10 January 2023

Stripes, hands, underpainting

The first lesson of the year from Let's Face It 2023 is chock full of stuff to learn. First of all, I'm working big—an 18x24-inch canvas—because the subject matter just seemed to call for it (and Kara Bullock's example is even larger). Second, we're doing Kara's signature method, which is to do an underpainting in Burnt Umber Light, and then paint over it with just black and white paint, letting some of the burnt umber show through. Third, we're doing stripes, and hands, neither of which is so easy.
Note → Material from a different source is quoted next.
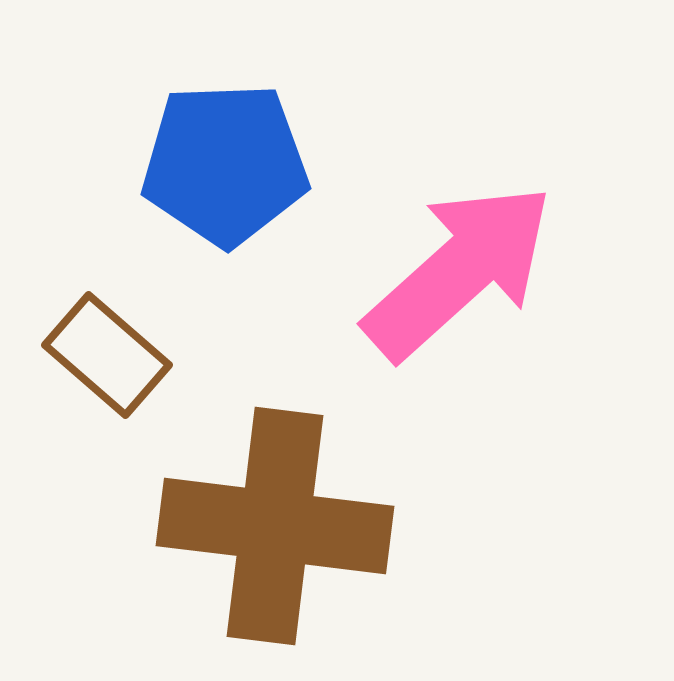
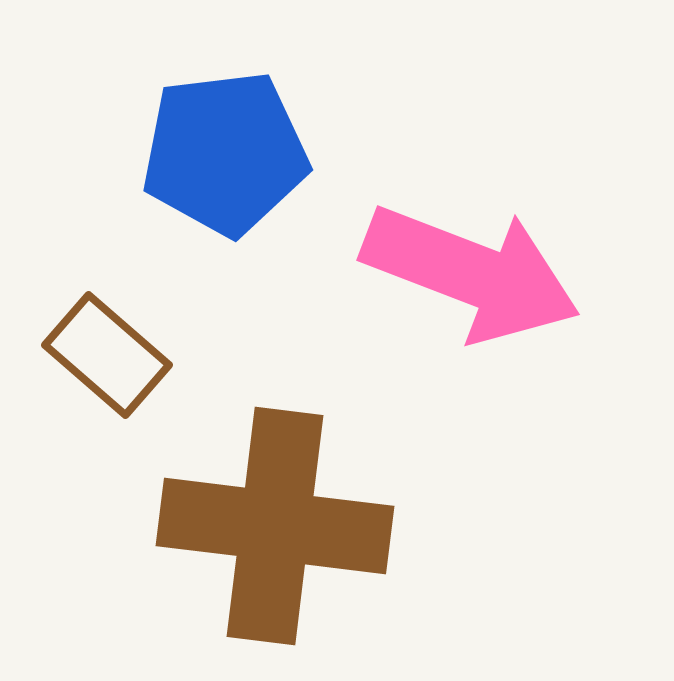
blue pentagon: moved 11 px up; rotated 5 degrees counterclockwise
pink arrow: moved 12 px right, 2 px down; rotated 63 degrees clockwise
I chose not to do the reference photo Kara used (her charming and photogenic cousin), not because I don't like her as a model but because I want to end up with something different than a copy that looks like everyone else's piece. I found a girl I really liked, but instead of a striped shirt she was wearing a strapless dress, and instead of having her hands up around her face or in her hair, they were below the margin of the photo. Undaunted, I then went online, found a girl with her arms crossed, wearing a boat-neck raglan-sleeved striped shirt (I just had to pick the hardest one to duplicate), posed at more or less the same angle as my model, and grafted the shirt and the one arm that would naturally appear within the proportions of this picture onto my own reference photo. I think it works okay, although the body feels a little small in comparison to the head!

There are lots of steps to this project—first we gessoed the canvas to give it some texture, and then we put a thinned-out coat of the Burnt Umber Light all over the canvas, leaving white showing through here and there. After that came the drawing of the subject (I used a grid of white charcoal), which I made using a Sanguine conté pencil so it would match with the undercoat.


Next came the underpainting of the subject herself in the burnt umber, using it to specify the darks and shadows of the portrait; there are some issues here that I will deal with in the final painting (the nose is not quite right, nor is the top of the head/hair, and I could hardly see the hand), but this gives a kind of map to follow with the darks and lights.

After the underpainting was done, I departed a bit from Kara's instruction method. She had us using the "Fluid" version of acrylics, which come in a bottle and are more like poster paint, while I generally use what's known as heavy-body acrylics, the thick ones from the tubes. I had always wanted to try the fluid acrylics, but discovered that, contrary to expectation, I didn't like them at all. I thought it would be more like working with watercolors, but instead I just felt out of control with them, and didn't like either the consistency or the level of opacity. So I switched back to my tube acrylics and went on to paint the picture using my own techniques.

Because my model was in a warm light in which her shadows looked similar to the burnt umber, I kept some of that in the picture to model the face, rather than going straight black and white. I'm such a color junkie that it's hard for me not to revert to color—any color—when I work. I actually meant to retain more, and I also intended for this picture to be much more "painterly" than it turned out to be—she is more smooth and blended than I had planned. But I am generally fairly happy with this, given what a struggle it was for me to paint in values rather than in colors.




"Stripes"—Conté pencil and acrylics on canvas, 18x24 inches.